Title | : | Terminator 3: Rise of the Machines |
Platform | : | Cinematic |
Director | : | Jonathan Mostow |
Publisher | : | Warner Home Video |
MPAA Rating | : | R |
Review by | : | Ken Gagne |
The future is dangerously close to becoming the present. But he said he'll be back — and he is.
Arnold Schwarzenegger returns as the robotic assassin from the future in Terminator 3: Rise of the Machines. John Connor (Nick Stahl) and Kate Brewster (Claire Danes) will need his protection as they are hunted by the malicious T-X, an advanced model of terminator, played by Kristanna Loken.
Schwarzenneger is one of the film's few personalities of continuity, as series veterans James Cameron and Linda Hamilton are both absent. Though this film does little to honor its predecessors, it is an enjoyable, action-packed, and even funny film on its own. But fans cursed with the tendency to think too much and over-analyze things might be unsettled by some inconsistencies.
Having realistic expectations about an unrealistic science is often an exercise in disappointment. Fiction has collectively created many variations of temporal mechanics, and even those that don't make sense can be overlooked when they are used effectively — witness the movie Frequency.
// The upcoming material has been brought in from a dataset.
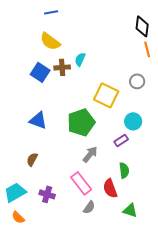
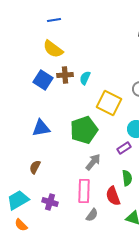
cyan semicircle: (80, 59) -> (85, 78), moved
blue triangle: (38, 120) -> (41, 128), turned -30
pink rectangle: (81, 183) -> (84, 191), turned 40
So despite the causality loops of the previous films, what we've seen so far in the Terminator series does not prepare us for the new continuity created by T3.
The events of the series' progenitor engendered both SkyNet and John O'Connor, the leaders of the post-Judgment Day war. T3 terminates this clever poignancy by making SkyNet's existence in dependent of that causality loop. We discover that the second movie's protagonists did not change the future; they simply delayed it, and Connor must again fight to set things right. This defeatist attitude of an inevitable outcome is in sharp contrast to all we've watched Cameron's heroes strive for so far.
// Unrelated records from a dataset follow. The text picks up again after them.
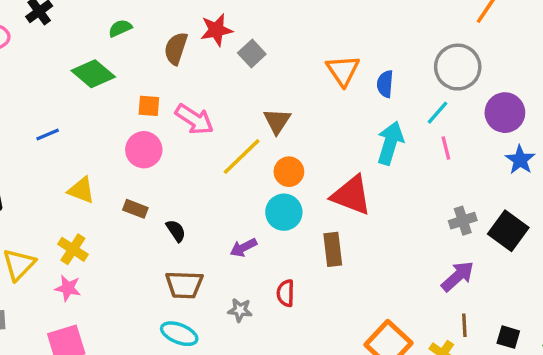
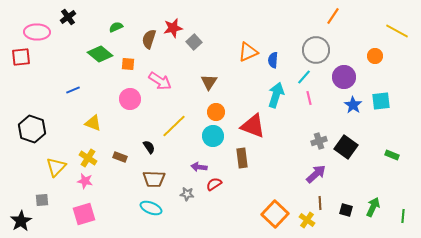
orange triangle: (343, 70) -> (248, 52), turned 40
orange square: (149, 106) -> (128, 64), moved
yellow line: (242, 156) -> (174, 126), moved
brown rectangle: (135, 209) -> (120, 157), moved
purple arrow: (243, 248) -> (199, 167), moved, turned 35
red semicircle: (286, 293) -> (214, 184), turned 56

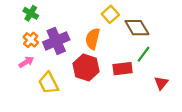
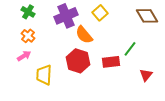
brown diamond: (137, 28) -> (147, 16), moved
orange semicircle: (93, 39) -> (84, 35), turned -54
purple cross: (56, 41) -> (66, 16), moved
yellow trapezoid: (48, 83) -> (44, 75), turned 30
Also, though the future timeline has been altered by past events, Schwarzenegger's terminator is apparently aware of the facts of the first two films, despite this new machine coming from an alternative, and now non-existent, timeline.
Time travel aside, there were other aspects of T3 to dislike. The new antagonist, the T-X, is much less personable than either Arnold or the T-1000. We see very little interaction between her and other characters, and her ominousness comes primarily from her technological capabilities, not her demeanor; in contrast, Robert Patrick's T-1000 was a wicked and malevolent villain, due not just to Hollywood's then-emerging morphing technology, but the actor's own excellent portrayal. The fist- and gun-fights between Arnold and the T-X are mundane and consist mostly of exchanging blows in turn; there were no real surprises. Even the final showdown between these two characters was anticlimactic.
There was also a sequence that showed a plane landing and taking off – but the plane we see in these scenes is different from the one we see airborne. Though movies are rife with such minor errors, few are as obvious and unexcusable as this one, which should not have been overlooked by the production crew of a big budget Hollywood film.
There is still plenty to like about this film, though, including at least one action sequence that is as unforgettable as classic scenes from other Terminator flicks. Rather unusual for the Terminator series was the presence of good amount of humor in this third installment, but its execution was appropriate and realistic and was a funny and original element.
Overall, T3 was a good film, but I prefer to consider it a "what if?" rather than an actual extension of the first two films. Director Mostow has recreated Cameron's dream in his own image. Is the result a great movie? Yes. A great Terminator film? No.